Rhone River

THE RHONE IS THE chief river of southeastern FRANCE, draining much of the western ALPS and connecting the regions of the interior to the MEDITERRANEAN coast. From its rise in the Swiss Alps to its wide DELTA, the Camargue, the river travels 500 mi (800 km), at first through narrow and twisting mountain valleys, but from Lyon to the sea (170 mi or 275 km), the river follows a nearly direct north-south line through a wide valley separating the alps from the mountains of the Massif Central. Although the river itself is too turbulent for commercial river traffic, its valley has been a thoroughfare from the MEDITERRANEAN SEA to the interior of France for centuries.

The Rhone, together with its major tributaries to the north, the Saone and the Doubs, drains a basin of 39,207 square mi (100,531 square km). It begins on the Rhone glacier (altitude 6,000 ft or 1,743 m) on the Saint Gotthard massif in southern SWITZERLAND, then travels about 90 mi (150 km) through the canton of the Valais before it enters the Lake of Geneva (Lac Leman). It exits the lake at its opposite end, passing through the center of Geneva, then winds its way through the mountainous province of Savoy, taking several sharp turns before it reaches the broad valley of the lower Rhone, where it doubles in size with the confluence of the Saone at Lyon.

Rhone River

Twelve cities with populations greater than 100,000 are located in this basin: Lausanne, Geneva, Lyon, Villeurbanne, Valence, and Avignon on the Rhone itself; Belfort, Besancon, and Dijon to the north in the Saone-Doubs basin; Grenoble and Annecy to the east on Alpine tributaries (Isere and Fier); and St-Etienne, which lies to the west, on the divide between the watershed of the Rhone and that of the Loire. Other major tributaries include the Arve in Switzerland, and the Ain, Ardeche, Gard, and Durance in France.
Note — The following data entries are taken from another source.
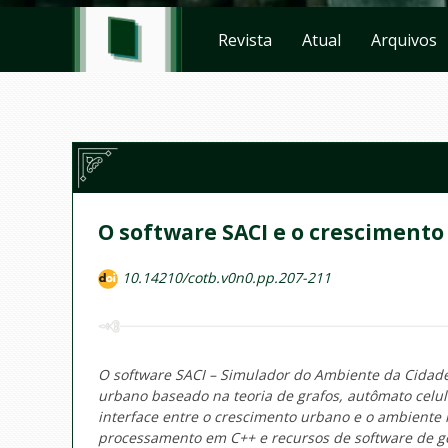
Revista
Atual
Arquivos
O software SACI e o cresciment
10.14210/cotb.v0n0.pp.207-211
O software SACI – Simulador do Ambiente da Cidad
urbano baseado na teoria de grafos, autômato celul
interface entre o crescimento urbano e o ambiente
processamento em C++ e recursos de software de g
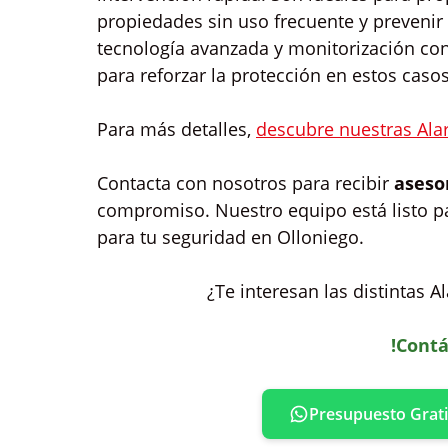
propiedades sin uso frecuente y prevenir
tecnología avanzada y monitorización co
para reforzar la protección en estos casos
Para más detalles,
descubre nuestras Ala
Contacta con nosotros para recibir
aseso
compromiso. Nuestro equipo está listo p
para tu seguridad en Olloniego.
¿Te interesan las distintas 
!Contá
Presupuesto Grati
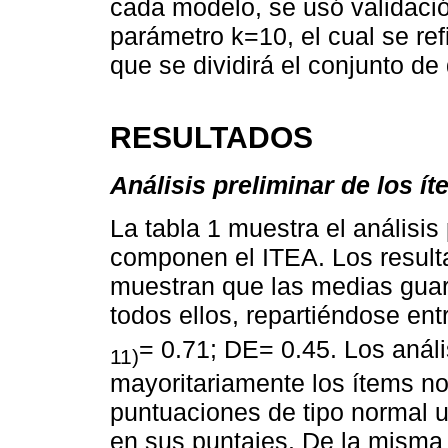
cada modelo, se usó validaci
parámetro k=10, el cual se ref
que se dividirá el conjunto de
RESULTADOS
Análisis preliminar de los í
La tabla 1 muestra el análisis
componen el ITEA. Los result
muestran que las medias guar
todos ellos, repartiéndose ent
= 0.71; DE= 0.45. Los análi
11)
mayoritariamente los ítems no
puntuaciones de tipo normal un
en sus puntajes. De la misma 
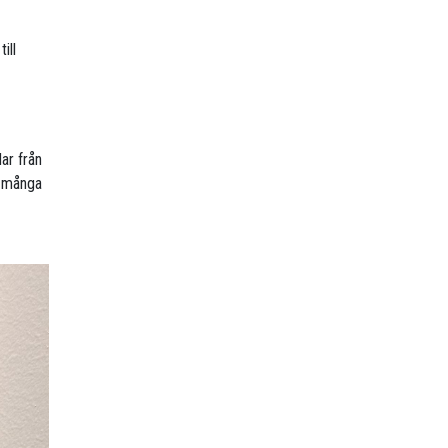
ill
ar från
De många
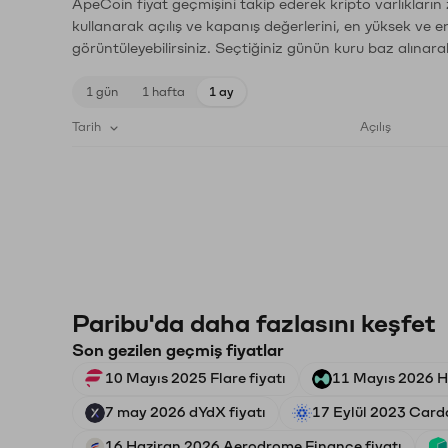
ApeCoin fiyat geçmişini takip ederek kripto varlıkların
kullanarak açılış ve kapanış değerlerini, en yüksek ve e
görüntüleyebilirsiniz. Seçtiğiniz günün kuru baz alınarak
1 gün
1 hafta
1 ay
Tarih
Açılış
Paribu'da daha fazlasını keşfet
Son gezilen geçmiş fiyatlar
10 Mayıs 2025 Flare fiyatı
11 Mayıs 2026 Hy
7 may 2026 dYdX fiyatı
17 Eylül 2023 Carda
16 Haziran 2026 Aerodrome Finance fiyatı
All of these rivers begin as mountain-fed streams, making the currents of the Rhone after spring melts among of the most powerful in Europe. The upper reaches of the river have therefore been harnessed for hydroelectric power—one of the largest, Genissiat, where the Rhone divides the French Alps from the Jura range (southwest of Geneva, between Savoy and southern Burgundy), was built in 1937–49, creates a reservoir 14 mi (23 km) in length, and generates about 2 million kilowatt hours annually. Other dams and barriers are important for flood control on the river's lower courses, lined with prosperous farms, orchards and vineyards.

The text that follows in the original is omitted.